▶ **Exercise**: Print the listing below again from the line that contains "Светильники для жилых помещений" onward, keeping every line exact and leaving out the lines before it.

▶ **Listed entries**:
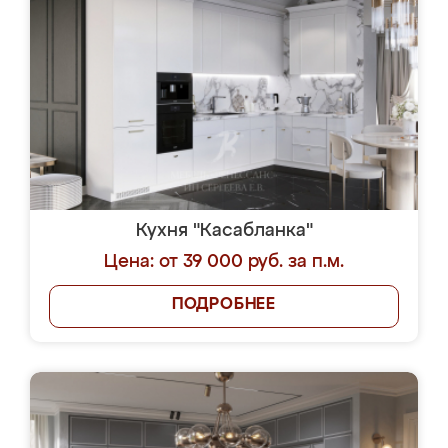
Кухня "Касабланка"
Цена: от 39 000 руб. за п.м.
ПОДРОБНЕЕ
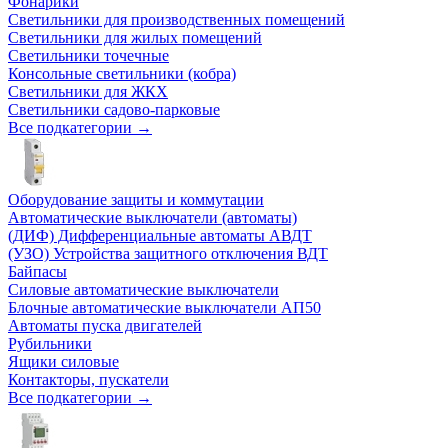
Фонарики
Светильники для производственных помещений
Светильники для жилых помещений
Светильники точечные
Консольные светильники (кобра)
Светильники для ЖКХ
Светильники садово-парковые
Все подкатегории →
Оборудование защиты и коммутации
Автоматические выключатели (автоматы)
(ДИФ) Дифференциальные автоматы АВДТ
(УЗО) Устройства защитного отключения ВДТ
Байпасы
Силовые автоматические выключатели
Блочные автоматические выключатели АП50
Автоматы пуска двигателей
Рубильники
Ящики силовые
Контакторы, пускатели
Все подкатегории →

▶ **Answer**:
Светильники для жилых помещений
Светильники точечные
Консольные светильники (кобра)
Светильники для ЖКХ
Светильники садово-парковые
Все подкатегории →
Оборудование защиты и коммутации
Автоматические выключатели (автоматы)
(ДИФ) Дифференциальные автоматы АВДТ
(УЗО) Устройства защитного отключения ВДТ
Байпасы
Силовые автоматические выключатели
Блочные автоматические выключатели АП50
Автоматы пуска двигателей
Рубильники
Ящики силовые
Контакторы, пускатели
Все подкатегории →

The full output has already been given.